##### EXERCISE DATA #####

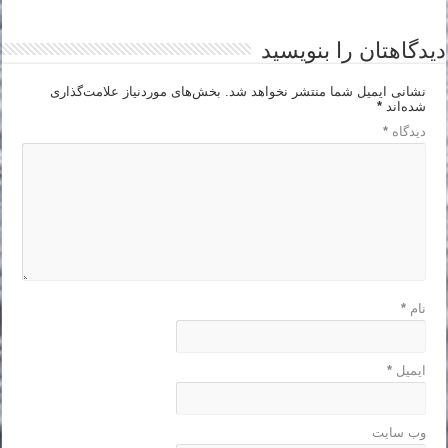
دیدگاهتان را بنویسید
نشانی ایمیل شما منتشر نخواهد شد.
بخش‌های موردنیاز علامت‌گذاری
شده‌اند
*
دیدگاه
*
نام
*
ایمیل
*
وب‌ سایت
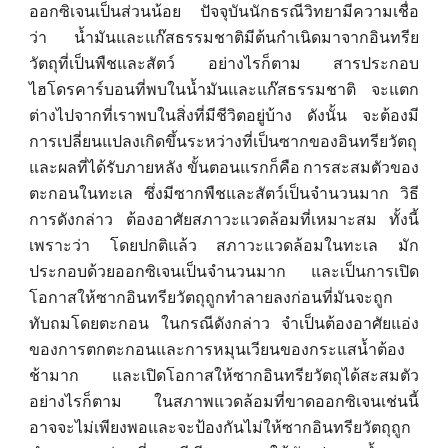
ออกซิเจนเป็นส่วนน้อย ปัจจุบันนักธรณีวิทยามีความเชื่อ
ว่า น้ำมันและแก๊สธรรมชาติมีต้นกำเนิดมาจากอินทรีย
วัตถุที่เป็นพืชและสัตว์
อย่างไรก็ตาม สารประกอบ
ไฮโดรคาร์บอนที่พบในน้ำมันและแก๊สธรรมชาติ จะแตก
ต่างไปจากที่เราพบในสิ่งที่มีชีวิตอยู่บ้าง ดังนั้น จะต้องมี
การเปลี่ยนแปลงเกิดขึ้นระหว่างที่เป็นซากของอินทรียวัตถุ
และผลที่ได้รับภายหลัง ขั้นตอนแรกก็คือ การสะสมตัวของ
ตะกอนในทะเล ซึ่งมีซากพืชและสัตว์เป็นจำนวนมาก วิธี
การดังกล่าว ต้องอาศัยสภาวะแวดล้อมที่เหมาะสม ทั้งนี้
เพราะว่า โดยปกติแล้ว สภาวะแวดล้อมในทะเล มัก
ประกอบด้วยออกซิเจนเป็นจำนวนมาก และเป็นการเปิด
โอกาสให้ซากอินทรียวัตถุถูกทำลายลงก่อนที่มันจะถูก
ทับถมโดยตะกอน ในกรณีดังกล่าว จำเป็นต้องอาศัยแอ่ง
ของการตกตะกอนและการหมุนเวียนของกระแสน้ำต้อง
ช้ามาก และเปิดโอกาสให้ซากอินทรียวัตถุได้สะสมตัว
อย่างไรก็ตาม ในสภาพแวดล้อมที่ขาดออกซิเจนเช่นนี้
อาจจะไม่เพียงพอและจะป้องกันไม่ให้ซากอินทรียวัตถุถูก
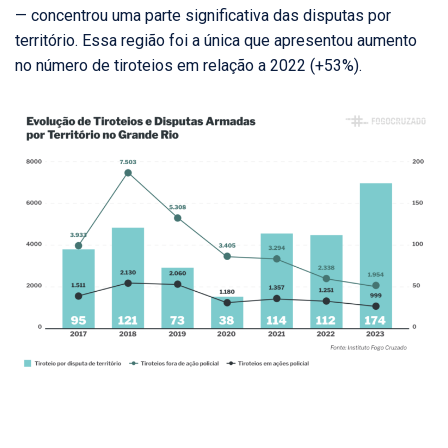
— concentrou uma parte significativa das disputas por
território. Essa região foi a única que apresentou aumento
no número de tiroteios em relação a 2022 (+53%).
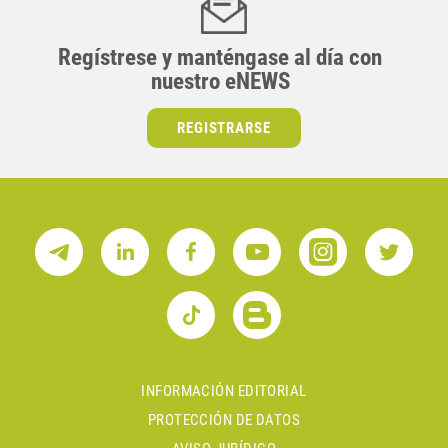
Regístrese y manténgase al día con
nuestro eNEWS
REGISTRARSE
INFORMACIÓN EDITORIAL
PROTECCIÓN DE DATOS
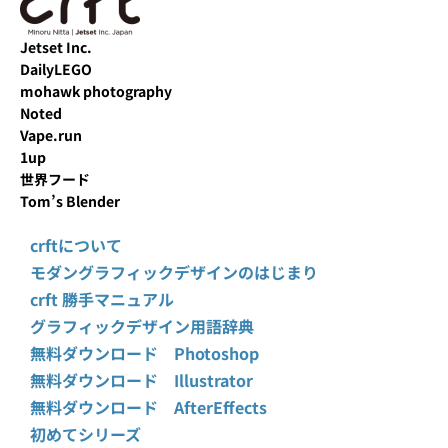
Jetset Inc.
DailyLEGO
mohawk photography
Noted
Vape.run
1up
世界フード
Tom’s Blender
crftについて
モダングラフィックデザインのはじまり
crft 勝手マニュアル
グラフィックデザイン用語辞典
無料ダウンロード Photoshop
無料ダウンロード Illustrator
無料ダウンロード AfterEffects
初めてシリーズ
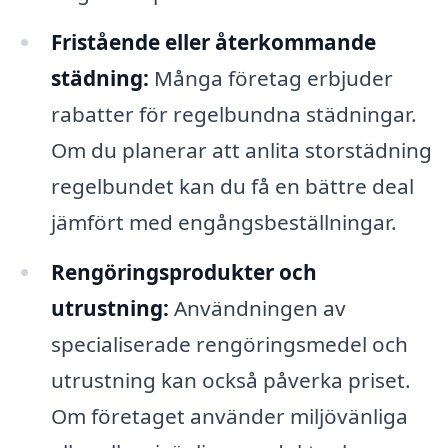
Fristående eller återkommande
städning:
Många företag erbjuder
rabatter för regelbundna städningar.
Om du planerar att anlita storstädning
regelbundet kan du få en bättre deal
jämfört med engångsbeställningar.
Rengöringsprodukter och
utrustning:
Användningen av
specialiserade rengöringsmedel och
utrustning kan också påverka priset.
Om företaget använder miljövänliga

#####

TASK STATEMENT ->
Set down the line containing "อาจจะไม่เพียงพ" and every line after it up to the end of the material, exactly as written, but not the pictures.

RESPONSE ->
อาจจะไม่เพียงพอและจะป้องกันไม่ให้ซากอินทรียวัตถุถูก
— concentrou uma parte significativa das disputas por
território. Essa região foi a única que apresentou aumento
no número de tiroteios em relação a 2022 (+53%).
Regístrese y manténgase al día con
nuestro eNEWS
REGISTRARSE
INFORMACIÓN EDITORIAL
PROTECCIÓN DE DATOS
Jetset Inc.
DailyLEGO
mohawk photography
Noted
Vape.run
1up
世界フード
Tom’s Blender
crftについて
モダングラフィックデザインのはじまり
crft 勝手マニュアル
グラフィックデザイン用語辞典
無料ダウンロード Photoshop
無料ダウンロード Illustrator
無料ダウンロード AfterEffects
初めてシリーズ
Fristående eller återkommande
städning:
Många företag erbjuder
rabatter för regelbundna städningar.
Om du planerar att anlita storstädning
regelbundet kan du få en bättre deal
jämfört med engångsbeställningar.
Rengöringsprodukter och
utrustning:
Användningen av
specialiserade rengöringsmedel och
utrustning kan också påverka priset.
Om företaget använder miljövänliga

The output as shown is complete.